_TASK PROMPT:_ I need the lines from the one containing "nedopadla na rodiče, seniory" through the last line of the entries retyped exactly, with no pictures among them.

------------------------------------------------------------------------

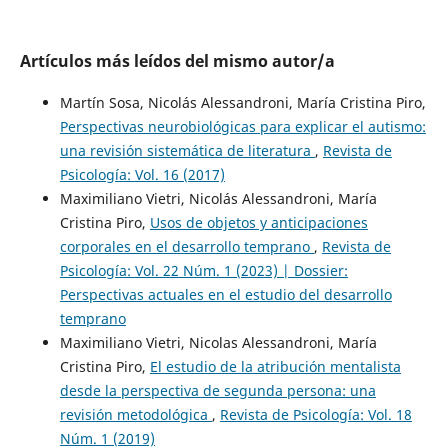
Artículos más leídos del mismo autor/a
Martín Sosa, Nicolás Alessandroni, María Cristina Piro,
Perspectivas neurobiológicas para explicar el autismo:
una revisión sistemática de literatura
,
Revista de
Psicología: Vol. 16 (2017)
Maximiliano Vietri, Nicolás Alessandroni, María
Cristina Piro,
Usos de objetos y anticipaciones
corporales en el desarrollo temprano
,
Revista de
Psicología: Vol. 22 Núm. 1 (2023) | Dossier:
Perspectivas actuales en el estudio del desarrollo
temprano
Maximiliano Vietri, Nicolas Alessandroni, María
Cristina Piro,
El estudio de la atribución mentalista
desde la perspectiva de segunda persona: una
revisión metodológica
,
Revista de Psicología: Vol. 18
Núm. 1 (2019)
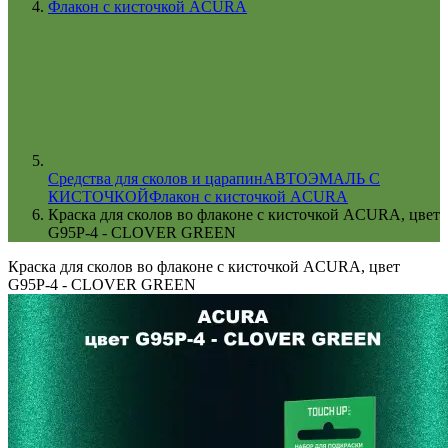
Флакон с кисточкой ACURA
Cредства для сколов и царапин
АВТОЭМАЛЬ С
КИСТОЧКОЙ
Флакон с кисточкой ACURA
Краска для сколов во флаконе с кисточкой ACURA, цвет
G95P-4 - CLOVER GREEN
Краска для сколов во флаконе с кисточкой ACURA, цвет
G95P-4 - CLOVER GREEN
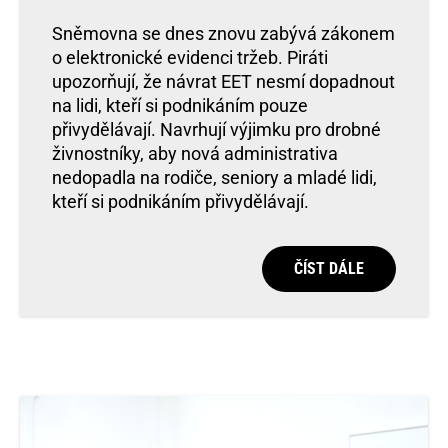
Sněmovna se dnes znovu zabývá zákonem
o elektronické evidenci tržeb. Piráti
upozorňují, že návrat EET nesmí dopadnout
na lidi, kteří si podnikáním pouze
přivydělávají. Navrhují výjimku pro drobné
živnostníky, aby nová administrativa
nedopadla na rodiče, seniory a mladé lidi,
kteří si podnikáním přivydělávají.
ČÍST DÁLE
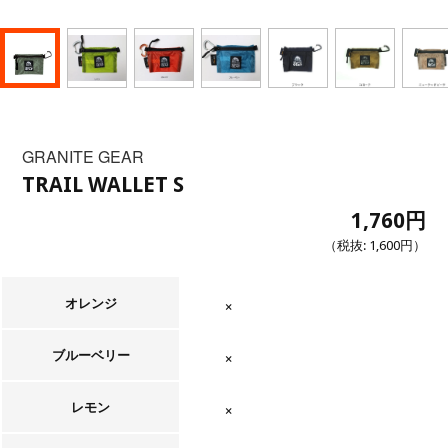
GRANITE GEAR
TRAIL WALLET S
1,760円
（税抜:
1,600円
）
オレンジ
在庫なし
ブルーベリー
在庫なし
レモン
在庫なし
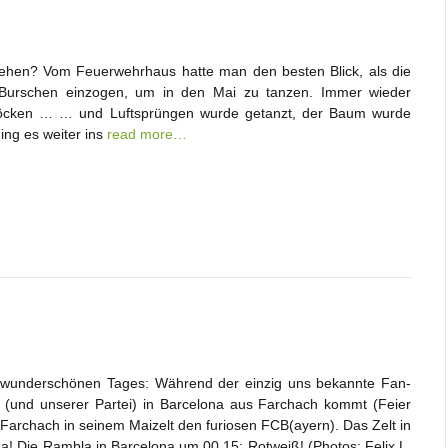
ehen? Vom Feuerwehrhaus hatte man den besten Blick, als die
Burschen einzogen, um in den Mai zu tanzen. Immer wieder
öcken … … und Luftsprüngen wurde getanzt, der Baum wurde
ng es weiter ins
read more…
wunderschönen Tages: Während der einzig uns bekannte Fan-
s (und unserer Partei) in Barcelona aus Farchach kommt (Feier
e Farchach in seinem Maizelt den furiosen FCB(ayern). Das Zelt in
! Die Rambla in Barcelona um 00.15: Rotweiß! (Photos: Felix L.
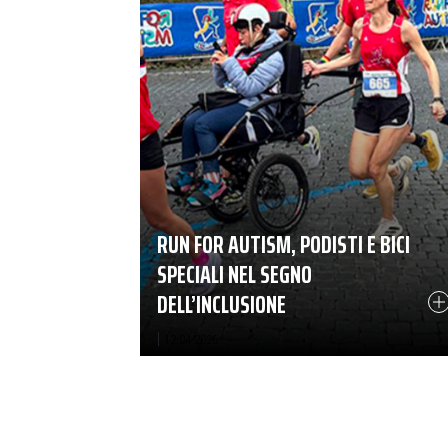
RUN FOR AUTISM, PODISTI E BICI
SPECIALI NEL SEGNO
DELL’INCLUSIONE
|
12-04-2026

------------------------------------------------------------------------

_TASK RESPONSE:_
nedopadla na rodiče, seniory a mladé lidi,
kteří si podnikáním přivydělávají.
ČÍST DÁLE
GRANITE GEAR
TRAIL WALLET S
1,760円
（税抜:
1,600円
）
オレンジ
在庫なし
ブルーベリー
在庫なし
レモン
在庫なし
ehen? Vom Feuerwehrhaus hatte man den besten Blick, als die
Burschen einzogen, um in den Mai zu tanzen. Immer wieder
öcken … … und Luftsprüngen wurde getanzt, der Baum wurde
ng es weiter ins
read more…
wunderschönen Tages: Während der einzig uns bekannte Fan-
s (und unserer Partei) in Barcelona aus Farchach kommt (Feier
e Farchach in seinem Maizelt den furiosen FCB(ayern). Das Zelt in
! Die Rambla in Barcelona um 00.15: Rotweiß! (Photos: Felix L.
RUN FOR AUTISM, PODISTI E BICI
SPECIALI NEL SEGNO
DELL’INCLUSIONE
|
12-04-2026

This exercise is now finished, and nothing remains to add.